I made the necessary arrangements to get the two kits that interested me. The seller was professional and got back to me right away. He seemed genuinely curious as to why I was not buying more but certainly did not press for more sales. Then he told me were to meet him.
Another trip to the country but this time it was in the afternoon and much closer to home. After a forty minute drive I pulled up to a modest country home. The seller waved at me from the yard with a big smile. What he was wearing should have indicated where we would be going next (red flannel jacket, overalls and big rubber boots) but I am not from those parts.
“Yea, I know why you’re here,” he said as I approached “C’Mon, lets head over to the barn”
“To the what?!?”
Yes, behind that country house was an old country barn. An actual wood barn chock full of straw and movers boxes packed with piles of the very latest (and expensive) kits in next-to-mint condition. I can’t remember if the place had an odor; it wouldn’t have mattered. I had entered the Hobby Barn Department Store! Right past the entrance was the ‘1/200 battleship section’ with a half dozen humongous boxes. A few steps deeper was the ‘1/350 ship section’ with over a dozen on offer.
We kept going. He was mumbling a few things about having to ‘dig deep’ to find my models, but all I was interested in were the boxes. Some were opened and I could make out what was inside. Some had “Tamiya 32nd Aircraft” or “Trumpeter Armor” written on the side. It was all too much.
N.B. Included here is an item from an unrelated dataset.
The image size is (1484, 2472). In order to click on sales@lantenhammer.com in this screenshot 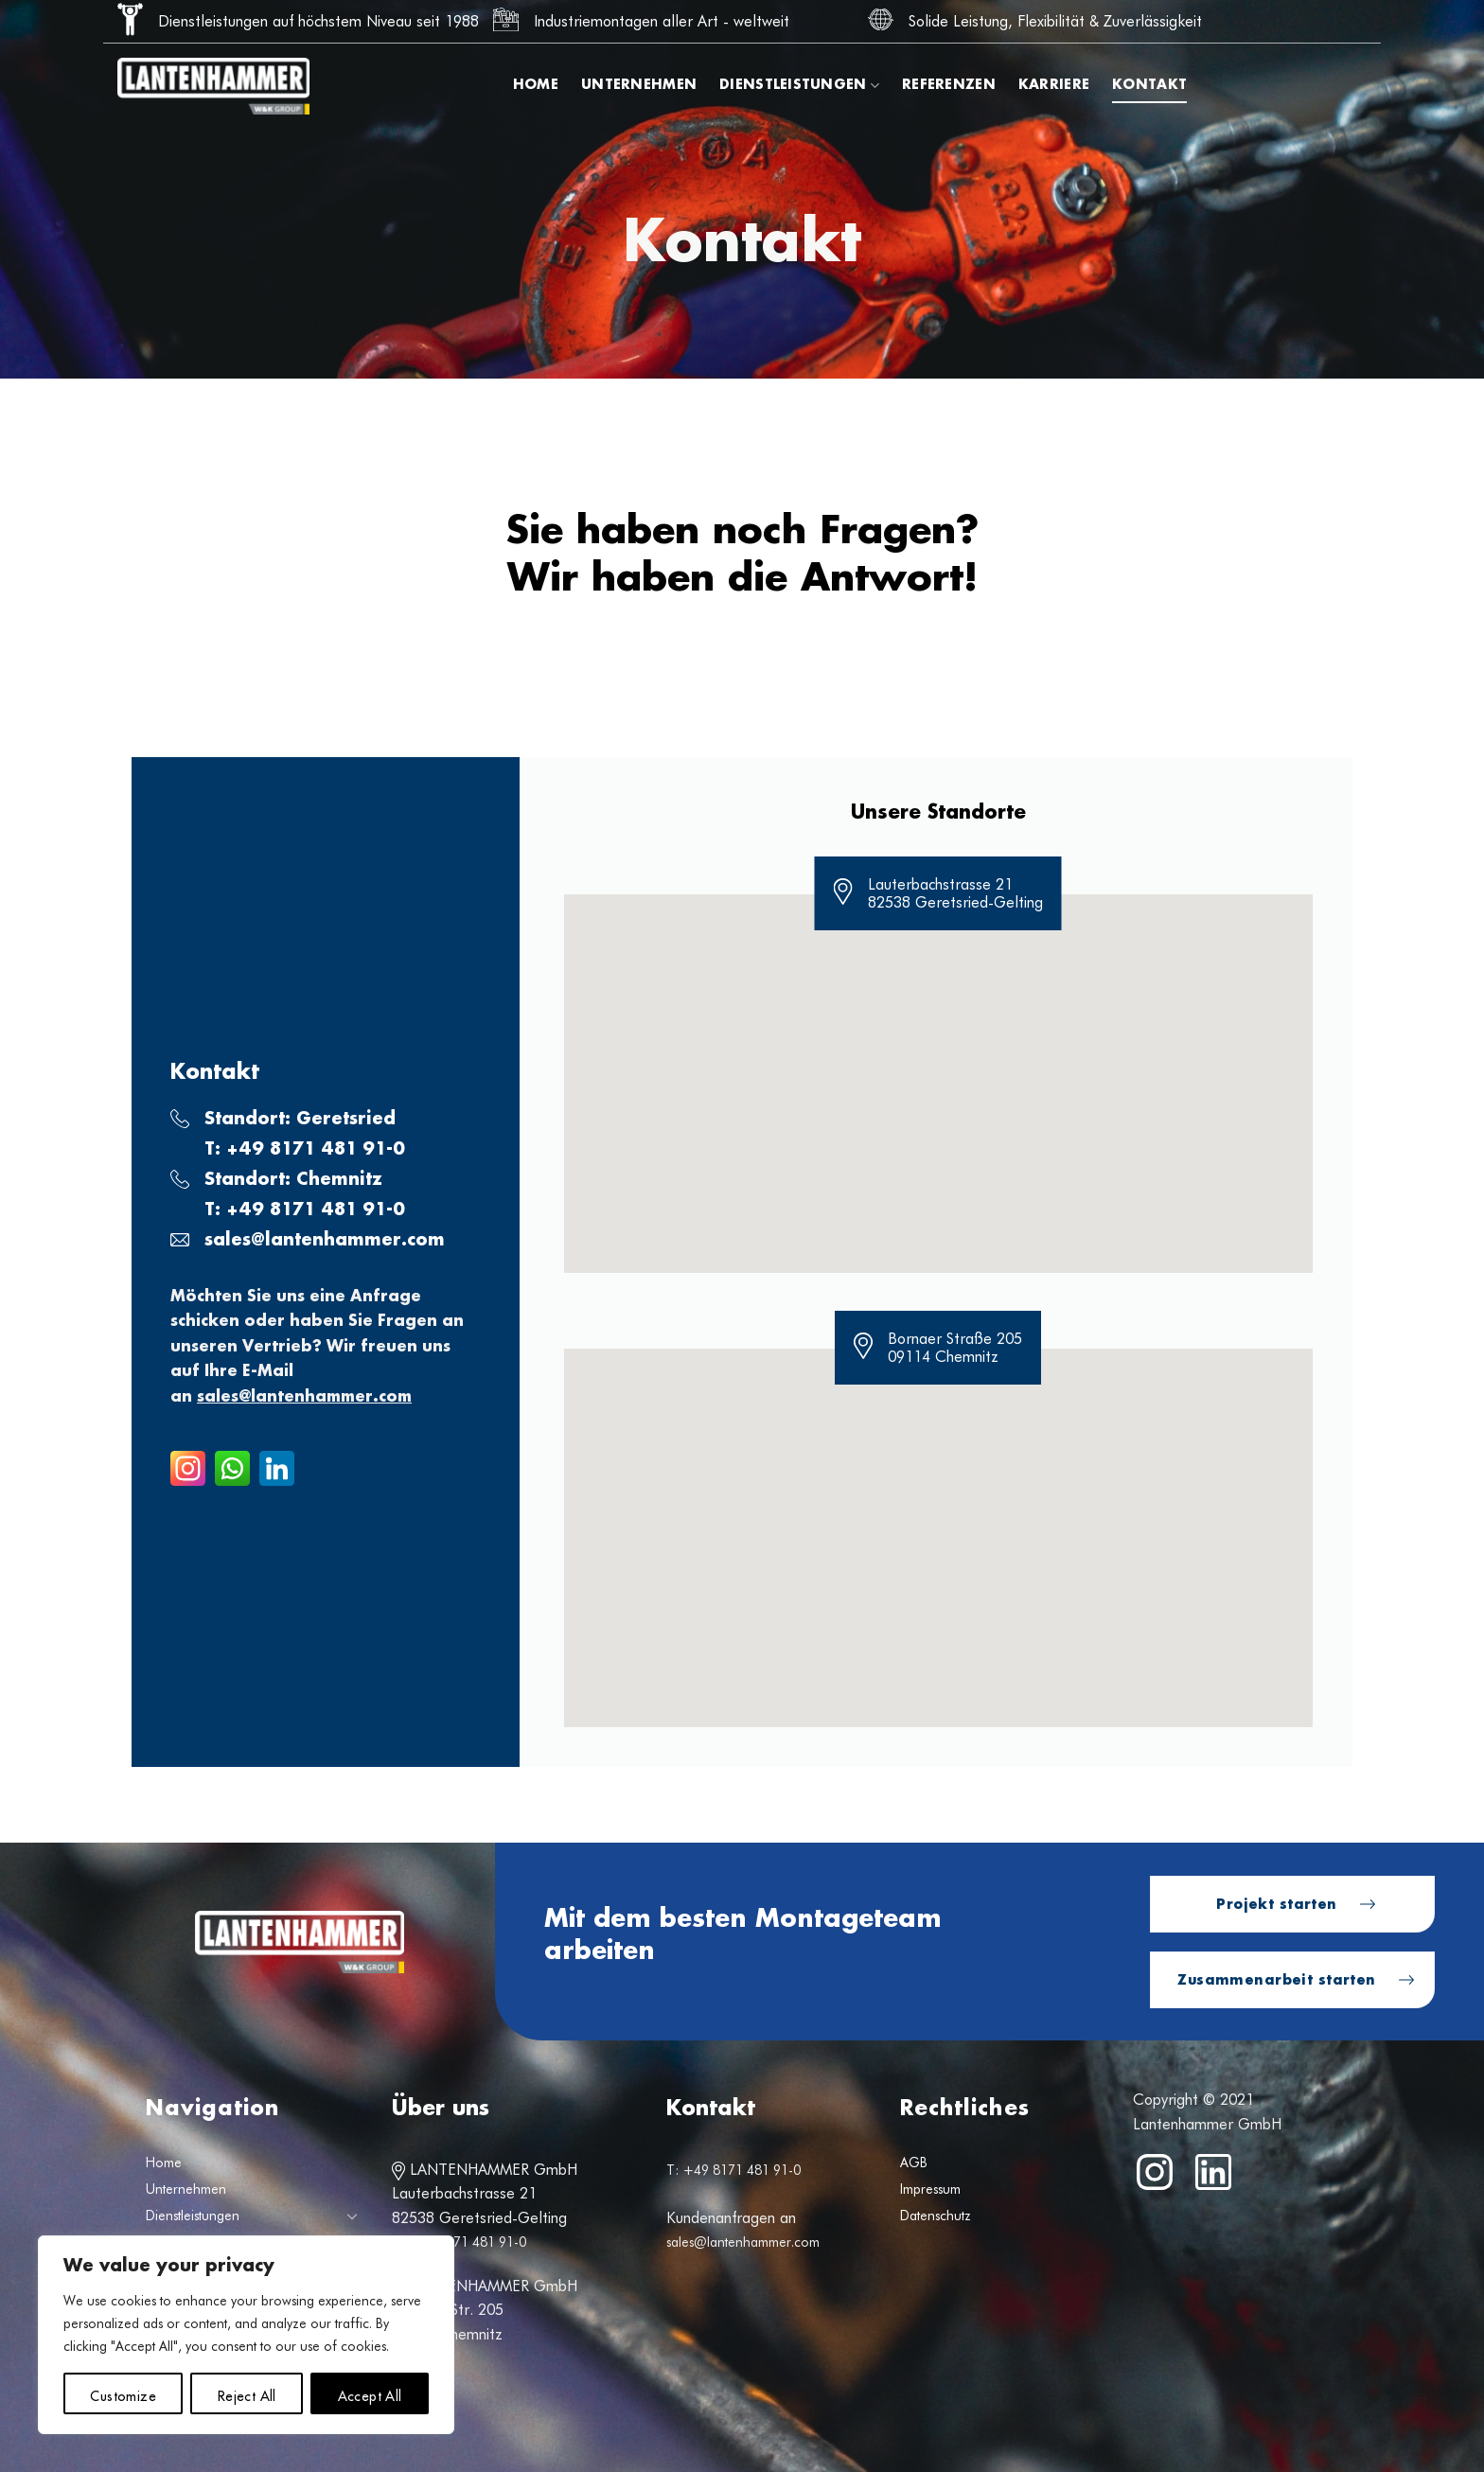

Everywhere I looked there were big cardboard boxes filled with happiness and joy.
I had an urge to giggle and run free.
He walked me over to a small table where my stuff was set aside. I didn’t even look at the kits I bought. My eyes were too busy glancing everywhere. I think I just held out the money in a random direction before he took it from my hand.
“Is this heaven?”
“No,” he laughed. “Its Lanark. Do you want to take a look around?”
Boy did I ever! I took it all in as he walked me around the rest of the barn where I saw dozens of wooden tall ship kits, containers of hobby tools and the stacks of never used airbrushes. I asked how he came across this collection. He explained that he and a partner bought it from a widow. Her husband collected all of these kits and aftermarket in recent years and kept them in immaculate condition. His plan was to build all of them when he retired as he would finally have the time to do so.
That put a damper on things for sure.
As we left the barn of dreams I thanked him for the kits and for showing me around. I knew I would never see anything quite like that again.
“Thanks for coming out,” he replied. “I’ve got a busy day tomorrow. I’ve got guys coming in from Toronto, Montreal, all sorts of places. They want to buy everything.”
I didn’t doubt him for a second.
What are the takeaways here when it comes to pursuing bargains in the always interesting secondary market? I suppose there are several lessons that can be gleaned:
- From urban to rural environments, bargain kits can be found anywhere
- If you want to acquire a ton of bargain kits, just get elected club president (but be careful what you wish for!)
- 25 value priced kits can be worth the risk of getting consumed by wolves
- Always pay your rent, or at the very least keep the caps of your paints tightly sealed
Most importantly, enjoy the experience. Sometimes you come away with some great stories in addition to some great kits.